→ **TASK ITEM**: Look below for the line containing "létě), větší výskyt"; from there through the line containing "overseas delivery to", both lines included, please set down each line exactly and nothing else.

→ **RECORDS PROVIDED**:
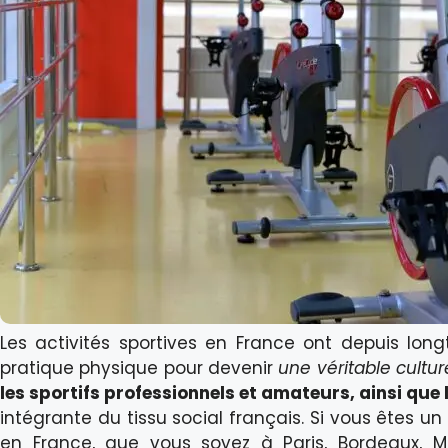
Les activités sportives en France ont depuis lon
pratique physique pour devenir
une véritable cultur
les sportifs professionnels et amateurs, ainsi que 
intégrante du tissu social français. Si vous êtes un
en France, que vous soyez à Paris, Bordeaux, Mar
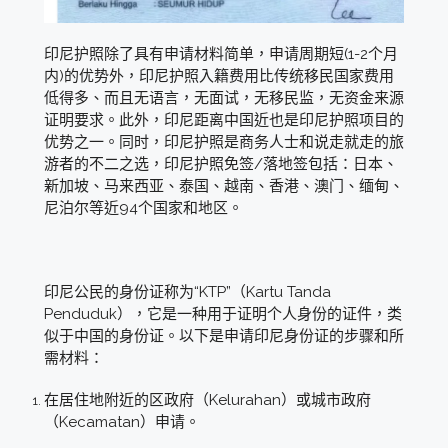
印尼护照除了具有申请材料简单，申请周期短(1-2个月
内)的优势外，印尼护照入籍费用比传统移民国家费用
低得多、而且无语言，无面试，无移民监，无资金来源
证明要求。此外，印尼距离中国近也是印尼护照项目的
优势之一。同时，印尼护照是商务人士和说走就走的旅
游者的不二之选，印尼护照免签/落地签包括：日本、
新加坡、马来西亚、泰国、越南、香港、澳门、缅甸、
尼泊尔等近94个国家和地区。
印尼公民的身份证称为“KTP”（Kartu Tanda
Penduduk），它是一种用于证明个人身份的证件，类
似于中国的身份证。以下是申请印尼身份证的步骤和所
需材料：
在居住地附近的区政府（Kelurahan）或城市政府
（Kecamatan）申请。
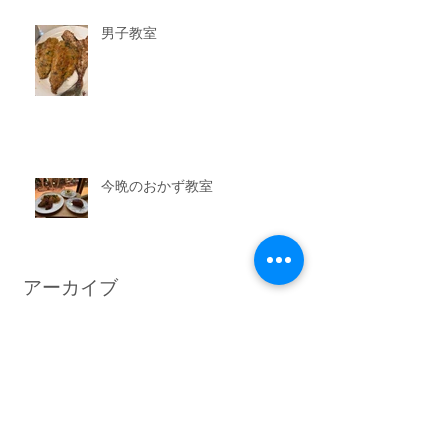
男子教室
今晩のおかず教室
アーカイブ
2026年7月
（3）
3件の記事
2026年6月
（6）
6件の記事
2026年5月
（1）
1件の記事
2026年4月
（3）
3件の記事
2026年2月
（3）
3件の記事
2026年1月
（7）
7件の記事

--

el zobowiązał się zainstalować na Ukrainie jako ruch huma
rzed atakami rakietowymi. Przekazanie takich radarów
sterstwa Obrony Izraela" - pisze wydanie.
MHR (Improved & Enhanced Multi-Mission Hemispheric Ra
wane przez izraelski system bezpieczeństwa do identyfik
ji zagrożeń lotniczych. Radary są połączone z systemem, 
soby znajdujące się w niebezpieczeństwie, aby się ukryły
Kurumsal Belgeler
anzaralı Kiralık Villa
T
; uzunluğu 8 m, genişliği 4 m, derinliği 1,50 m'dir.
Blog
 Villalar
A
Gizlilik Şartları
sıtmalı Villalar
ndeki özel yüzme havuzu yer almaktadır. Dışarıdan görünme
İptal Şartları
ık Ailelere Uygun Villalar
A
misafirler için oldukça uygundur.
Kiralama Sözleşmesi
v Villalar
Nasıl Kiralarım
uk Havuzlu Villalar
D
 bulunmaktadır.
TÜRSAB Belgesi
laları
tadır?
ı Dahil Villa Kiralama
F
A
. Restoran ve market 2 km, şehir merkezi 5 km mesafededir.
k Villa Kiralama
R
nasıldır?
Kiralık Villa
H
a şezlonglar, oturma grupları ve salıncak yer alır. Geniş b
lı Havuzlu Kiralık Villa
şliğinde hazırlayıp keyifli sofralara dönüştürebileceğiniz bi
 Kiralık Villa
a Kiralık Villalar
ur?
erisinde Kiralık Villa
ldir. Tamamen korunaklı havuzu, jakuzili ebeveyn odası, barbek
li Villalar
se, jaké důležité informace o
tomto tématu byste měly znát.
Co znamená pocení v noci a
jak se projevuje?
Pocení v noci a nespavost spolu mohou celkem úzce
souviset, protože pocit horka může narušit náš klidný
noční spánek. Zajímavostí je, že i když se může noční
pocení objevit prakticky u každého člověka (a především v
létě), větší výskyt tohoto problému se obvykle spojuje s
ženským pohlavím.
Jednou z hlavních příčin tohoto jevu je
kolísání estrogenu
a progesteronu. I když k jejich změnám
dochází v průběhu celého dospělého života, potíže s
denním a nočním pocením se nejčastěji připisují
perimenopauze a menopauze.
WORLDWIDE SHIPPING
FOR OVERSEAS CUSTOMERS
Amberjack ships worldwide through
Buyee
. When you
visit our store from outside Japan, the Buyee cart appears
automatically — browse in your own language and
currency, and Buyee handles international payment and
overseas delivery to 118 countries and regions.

→ **RESULT OF THIS EXERCISE**:
létě), větší výskyt tohoto problému se obvykle spojuje s
ženským pohlavím.
Jednou z hlavních příčin tohoto jevu je
kolísání estrogenu
a progesteronu. I když k jejich změnám
dochází v průběhu celého dospělého života, potíže s
denním a nočním pocením se nejčastěji připisují
perimenopauze a menopauze.
WORLDWIDE SHIPPING
FOR OVERSEAS CUSTOMERS
Amberjack ships worldwide through
Buyee
. When you
visit our store from outside Japan, the Buyee cart appears
automatically — browse in your own language and
currency, and Buyee handles international payment and
overseas delivery to 118 countries and regions.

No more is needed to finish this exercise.